View Full Version : Knife handles



Old Croc
7th Jul 2019, 09:08 PM
Any knife makers on here? If so, what constitutes a good piece of wood for a handle? Does it need coarse or fine grain, light weight or heavy?
The reason I am asking is I am cleaning out 35 years of wood hoarding and I often think some of it would look real good on a knife, but I am usually wrong.
Rgds,
Crocy.

Briangoldcoast
8th Jul 2019, 09:38 AM
Hi Crocky,
while I'm no expert, I have made a few knives over the years and have a butter box full of short lengths of 'pretty' wood, I have collected over the years to make handles for knives "when I get the time".
From my reading over the years, and my experience , I would suggest that a hard fine grained wood, polishes best, and will often take a good shine with no more need oil or varnish. Desert Ironwood, Gidgee, and similar 'acacias' seem to stand up well.
Ive used Ringed Gidgee and it has a beautiful pattern. If you decide on using some of the desert ironwoods from North Queensland, be careful since some of the 'dust' can be poisonous. (ask me how i know)
On finishing---I use finer grained paper down to 1800 and 2000 and that usually gives a shiny finish that can easily be touched up after prolonged use.
If the handles get 'dirty', I wash them in warm soapy water and dry well, but for these sorts of knives that's not something that happens much.

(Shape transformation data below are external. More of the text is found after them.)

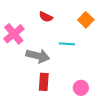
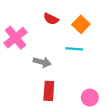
orange square: (86, 20) -> (81, 24), moved
gray arrow: (38, 56) -> (42, 62), size x0.7

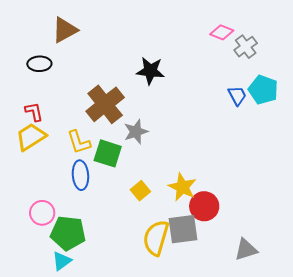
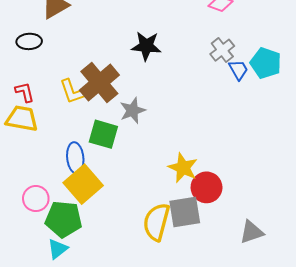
gray cross: (246, 47) -> (222, 50), moved
yellow trapezoid: (31, 137) -> (22, 119), turned 44
yellow L-shape: (79, 142) -> (72, 91), moved
yellow square: (140, 191) -> (83, 184), moved, size x1.8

I will probably be proved wrong, but that's my take on this.
regards
Brian

Grahame Collins
8th Jul 2019, 11:23 PM
Hi Crocy,

I have used Dead Finish on a few knives.

It was readily available around Emerald when I lived there.

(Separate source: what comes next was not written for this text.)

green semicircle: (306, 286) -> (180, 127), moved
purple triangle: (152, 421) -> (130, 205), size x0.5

It seemed a pretty tight grained tough timber that polished up well.

Grahame

wheelinround
10th Aug 2019, 10:51 AM
Looking at QMAC members knife making just about any timber with outstanding grain. Many are now stabalising in Cactis juice seems its become a standard required after centuries.
Burls to Red Cedar sizes viary but I've cut blocks for members 150x40x50 or as thin as 12mmx2 depends on size of knife being made.

mattm82
12th Aug 2019, 06:28 PM
As a full time maker best answer I can give is, it depends on the knife.
Stabilizing has opened up a huge variety of timbers that were previously ignored due to durability or stability.
I usually prefer highly figured Timberís but my last needed dark timber with as little grain activity as possible.
Sometimes I need heavier handles, sometimes lighter, to help appropriately balance out the blade.
If you wish, PM me and Iím happy to discuss in greater detail, and possibly give you some direction about what timbers may be suitable.

russ57
12th Aug 2019, 07:51 PM
The best bit for a given knife will be the piece you didn't keep....

Russ

wheelinround
18th Aug 2019, 10:23 AM
The best bit for a given knife will be the piece you didn't keep....

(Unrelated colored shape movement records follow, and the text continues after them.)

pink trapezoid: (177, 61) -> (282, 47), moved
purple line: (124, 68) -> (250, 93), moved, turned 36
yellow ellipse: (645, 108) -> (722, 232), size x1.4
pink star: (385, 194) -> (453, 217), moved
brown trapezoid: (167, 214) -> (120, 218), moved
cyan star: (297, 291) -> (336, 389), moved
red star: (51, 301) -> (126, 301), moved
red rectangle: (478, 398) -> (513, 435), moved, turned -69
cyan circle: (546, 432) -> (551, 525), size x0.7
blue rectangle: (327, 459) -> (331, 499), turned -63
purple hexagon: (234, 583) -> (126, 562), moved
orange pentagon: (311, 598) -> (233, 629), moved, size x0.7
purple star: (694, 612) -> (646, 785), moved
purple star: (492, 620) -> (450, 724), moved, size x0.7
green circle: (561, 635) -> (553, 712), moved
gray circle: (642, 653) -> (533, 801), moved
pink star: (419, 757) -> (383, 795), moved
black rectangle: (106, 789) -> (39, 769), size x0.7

Russ[emoji1787][emoji1787][emoji1787][emoji1787] like every job

eskimo
24th Aug 2019, 10:25 AM
had'nt heard of stabilising wood before so googled it...interesting?

but for those who might try and use a glass container of some sort ...do not use a glass container NOT designed to be under a vacuum...you run the risk of it imploding...glass fragments flying every where

China
3rd Sep 2020, 01:35 AM
Lots of info re stabilising wood on WWF

lamestllama
5th Sep 2020, 12:07 AM
had'nt heard of stabilising wood before so googled it...interesting?

but for those who might try and use a glass container of some sort ...do not use a glass container NOT designed to be under a vacuum...you run the risk of it imploding...glass fragments flying every where

The resin they use is methyl methacrylate (MMA) when you polymerise it you get PMMA/acrylic/perspex/plexiglass. They don't use a normal catalyst but one that allows them to use heat to set it. There are a number of oxidants that are suitable such as benzoyl peroxide.

Rather than use cactus juice get one of the MMA's sold for sealing floors in food factories. It will cost you far less.

eskimo
10th Sep 2020, 07:29 PM
[QUOTE=lamestllama;1974148]The resin they use is methyl methacrylate (MMA) when you polymerise it you get PMMA/acrylic/perspex/plexiglass. They don't use a normal catalyst but one that allows them to use heat to set it. There are a number of oxidants that are suitable such as benzoyl peroxide

Rather than use cactus juice get one of the MMA's sold for sealing floors in food factories. It will cost you far less.[/QUOT

Have looked online and everthing I see is fleck or coloured stuff. Obviously I dont know what I am really needing to find...other thsn it needs to be clear or generally colourless.
Can you be a bit mor specific Eric?

polymerise..
Is that anything like like bashing a bit of veal for a schnitzel?